═══ Data for this task ═══

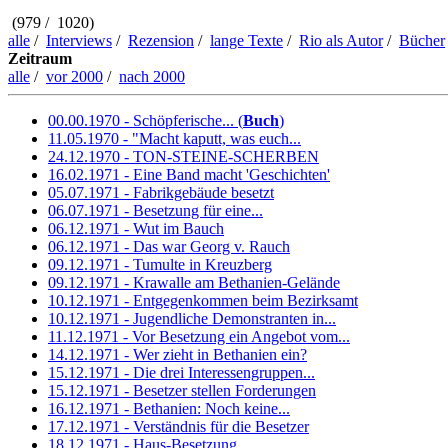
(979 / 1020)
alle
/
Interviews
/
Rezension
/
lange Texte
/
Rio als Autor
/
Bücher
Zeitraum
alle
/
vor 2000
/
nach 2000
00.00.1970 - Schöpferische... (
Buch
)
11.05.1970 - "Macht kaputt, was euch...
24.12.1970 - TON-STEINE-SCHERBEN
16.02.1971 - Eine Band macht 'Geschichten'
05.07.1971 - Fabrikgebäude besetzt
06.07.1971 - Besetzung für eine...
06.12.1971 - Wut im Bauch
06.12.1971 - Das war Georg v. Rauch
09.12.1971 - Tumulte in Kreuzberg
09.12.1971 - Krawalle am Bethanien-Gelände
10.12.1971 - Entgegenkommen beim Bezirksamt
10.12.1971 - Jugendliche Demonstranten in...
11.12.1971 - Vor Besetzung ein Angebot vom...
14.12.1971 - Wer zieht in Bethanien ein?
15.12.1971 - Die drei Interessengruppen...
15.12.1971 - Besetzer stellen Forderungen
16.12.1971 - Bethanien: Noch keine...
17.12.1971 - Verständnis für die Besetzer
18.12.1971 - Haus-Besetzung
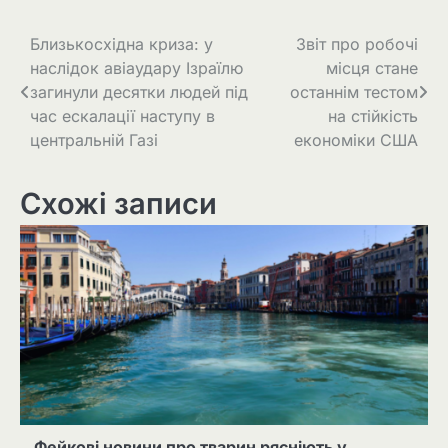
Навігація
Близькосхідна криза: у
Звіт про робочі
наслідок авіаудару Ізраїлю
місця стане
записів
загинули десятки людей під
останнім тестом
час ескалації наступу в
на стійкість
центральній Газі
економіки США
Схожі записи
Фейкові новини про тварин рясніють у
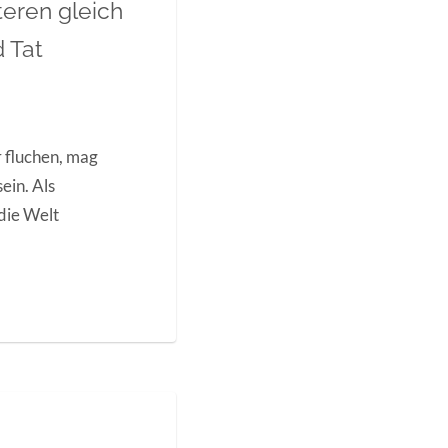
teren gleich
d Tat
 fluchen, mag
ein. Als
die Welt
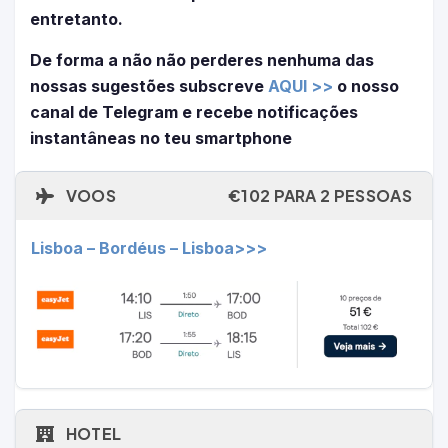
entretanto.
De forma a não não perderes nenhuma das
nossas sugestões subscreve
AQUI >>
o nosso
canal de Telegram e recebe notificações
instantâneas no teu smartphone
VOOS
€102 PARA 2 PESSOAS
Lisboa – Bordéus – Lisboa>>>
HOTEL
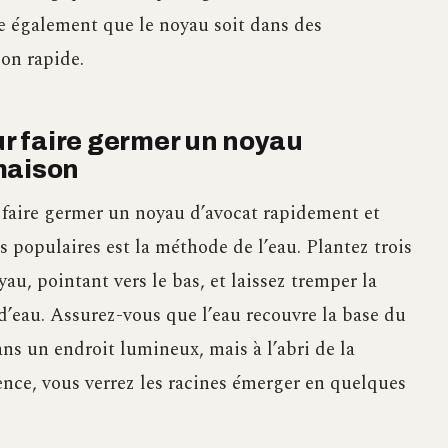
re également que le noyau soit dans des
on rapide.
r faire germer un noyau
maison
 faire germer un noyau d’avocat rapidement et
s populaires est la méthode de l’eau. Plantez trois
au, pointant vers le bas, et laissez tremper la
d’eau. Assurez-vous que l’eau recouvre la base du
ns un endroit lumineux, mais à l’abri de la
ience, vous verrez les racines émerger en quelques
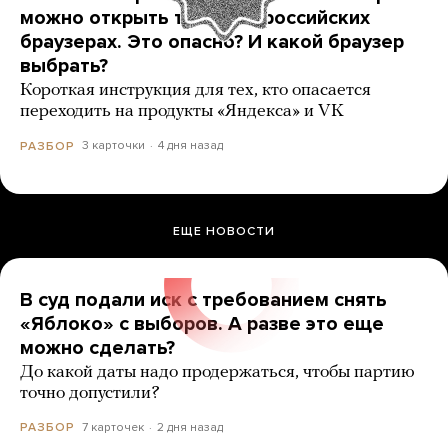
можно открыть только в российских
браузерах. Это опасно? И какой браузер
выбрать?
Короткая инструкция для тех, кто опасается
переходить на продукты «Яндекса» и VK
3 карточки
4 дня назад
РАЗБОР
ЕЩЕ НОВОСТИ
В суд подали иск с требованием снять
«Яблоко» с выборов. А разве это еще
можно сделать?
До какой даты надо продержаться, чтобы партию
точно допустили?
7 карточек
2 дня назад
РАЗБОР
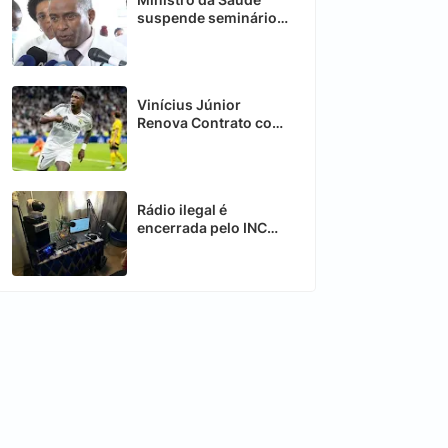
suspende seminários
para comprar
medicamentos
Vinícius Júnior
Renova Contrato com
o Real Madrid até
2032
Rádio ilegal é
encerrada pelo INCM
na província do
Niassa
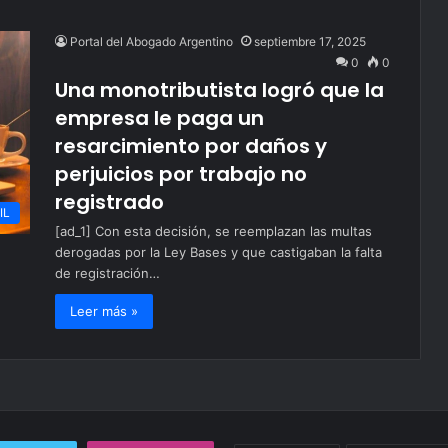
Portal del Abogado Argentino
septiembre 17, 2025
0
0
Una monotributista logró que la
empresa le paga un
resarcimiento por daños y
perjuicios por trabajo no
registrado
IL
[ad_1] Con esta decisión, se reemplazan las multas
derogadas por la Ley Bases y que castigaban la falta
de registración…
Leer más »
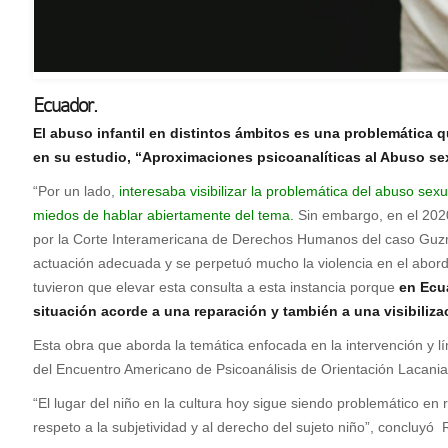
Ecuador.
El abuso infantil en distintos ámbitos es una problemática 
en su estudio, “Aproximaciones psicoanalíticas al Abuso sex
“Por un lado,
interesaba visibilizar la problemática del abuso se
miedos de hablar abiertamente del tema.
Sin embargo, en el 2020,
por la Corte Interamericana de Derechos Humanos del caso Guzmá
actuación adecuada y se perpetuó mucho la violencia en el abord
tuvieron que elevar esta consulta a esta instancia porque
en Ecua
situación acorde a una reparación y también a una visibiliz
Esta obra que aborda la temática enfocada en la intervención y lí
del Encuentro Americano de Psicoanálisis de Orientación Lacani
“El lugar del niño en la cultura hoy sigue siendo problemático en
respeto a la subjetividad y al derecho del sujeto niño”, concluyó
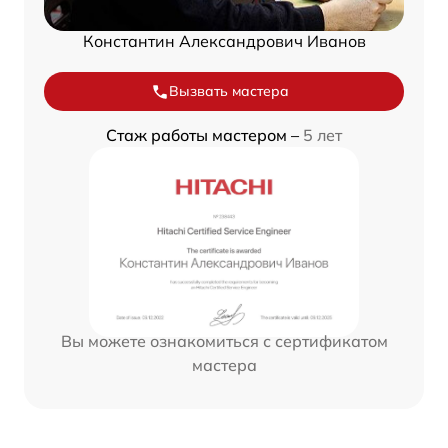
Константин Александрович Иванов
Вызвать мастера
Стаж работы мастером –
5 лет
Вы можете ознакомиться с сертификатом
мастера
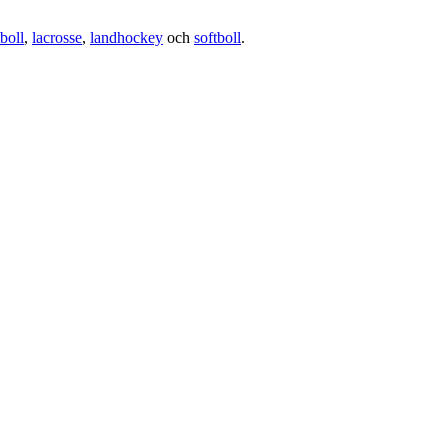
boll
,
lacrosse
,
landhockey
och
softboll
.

═══

Each entry above should come back word for word, and no picture should come with it.

◆ **Reply to the exercise**:
(979 / 1020)
alle
/
Interviews
/
Rezension
/
lange Texte
/
Rio als Autor
/
Bücher
Zeitraum
alle
/
vor 2000
/
nach 2000
00.00.1970 - Schöpferische... (
Buch
)
11.05.1970 - "Macht kaputt, was euch...
24.12.1970 - TON-STEINE-SCHERBEN
16.02.1971 - Eine Band macht 'Geschichten'
05.07.1971 - Fabrikgebäude besetzt
06.07.1971 - Besetzung für eine...
06.12.1971 - Wut im Bauch
06.12.1971 - Das war Georg v. Rauch
09.12.1971 - Tumulte in Kreuzberg
09.12.1971 - Krawalle am Bethanien-Gelände
10.12.1971 - Entgegenkommen beim Bezirksamt
10.12.1971 - Jugendliche Demonstranten in...
11.12.1971 - Vor Besetzung ein Angebot vom...
14.12.1971 - Wer zieht in Bethanien ein?
15.12.1971 - Die drei Interessengruppen...
15.12.1971 - Besetzer stellen Forderungen
16.12.1971 - Bethanien: Noch keine...
17.12.1971 - Verständnis für die Besetzer
18.12.1971 - Haus-Besetzung
Навігація
Близькосхідна криза: у
Звіт про робочі
наслідок авіаудару Ізраїлю
місця стане
записів
загинули десятки людей під
останнім тестом
час ескалації наступу в
на стійкість
центральній Газі
економіки США
Схожі записи
Фейкові новини про тварин рясніють у
teren gleich
d Tat
 fluchen, mag
ein. Als
die Welt
entretanto.
De forma a não não perderes nenhuma das
nossas sugestões subscreve
AQUI >>
o nosso
canal de Telegram e recebe notificações
instantâneas no teu smartphone
VOOS
€102 PARA 2 PESSOAS
Lisboa – Bordéus – Lisboa>>>
HOTEL
re également que le noyau soit dans des
on rapide.
r faire germer un noyau
maison
 faire germer un noyau d’avocat rapidement et
s populaires est la méthode de l’eau. Plantez trois
au, pointant vers le bas, et laissez tremper la
d’eau. Assurez-vous que l’eau recouvre la base du
ns un endroit lumineux, mais à l’abri de la
ience, vous verrez les racines émerger en quelques
можно открыть только в российских
браузерах. Это опасно? И какой браузер
выбрать?
Короткая инструкция для тех, кто опасается
переходить на продукты «Яндекса» и VK
3 карточки
4 дня назад
РАЗБОР
ЕЩЕ НОВОСТИ
В суд подали иск с требованием снять
«Яблоко» с выборов. А разве это еще
можно сделать?
До какой даты надо продержаться, чтобы партию
точно допустили?
7 карточек
2 дня назад
РАЗБОР
suspende seminários
para comprar
medicamentos
Vinícius Júnior
Renova Contrato com
o Real Madrid até
2032
Rádio ilegal é
encerrada pelo INCM
na província do
Niassa
Portal del Abogado Argentino
septiembre 17, 2025
0
0
Una monotributista logró que la
empresa le paga un
resarcimiento por daños y
perjuicios por trabajo no
registrado
IL
[ad_1] Con esta decisión, se reemplazan las multas
derogadas por la Ley Bases y que castigaban la falta
de registración…
Leer más »
Ecuador.
El abuso infantil en distintos ámbitos es una problemática 
en su estudio, “Aproximaciones psicoanalíticas al Abuso sex
“Por un lado,
interesaba visibilizar la problemática del abuso se
miedos de hablar abiertamente del tema.
Sin embargo, en el 2020,
por la Corte Interamericana de Derechos Humanos del caso Guzmá
actuación adecuada y se perpetuó mucho la violencia en el abord
tuvieron que elevar esta consulta a esta instancia porque
en Ecua
situación acorde a una reparación y también a una visibiliz
Esta obra que aborda la temática enfocada en la intervención y lí
del Encuentro Americano de Psicoanálisis de Orientación Lacani
“El lugar del niño en la cultura hoy sigue siendo problemático en
respeto a la subjetividad y al derecho del sujeto niño”, concluyó
Константин Александрович Иванов
Вызвать мастера
Стаж работы мастером –
5 лет
Вы можете ознакомиться с сертификатом
мастера
boll
,
lacrosse
,
landhockey
och
softboll
.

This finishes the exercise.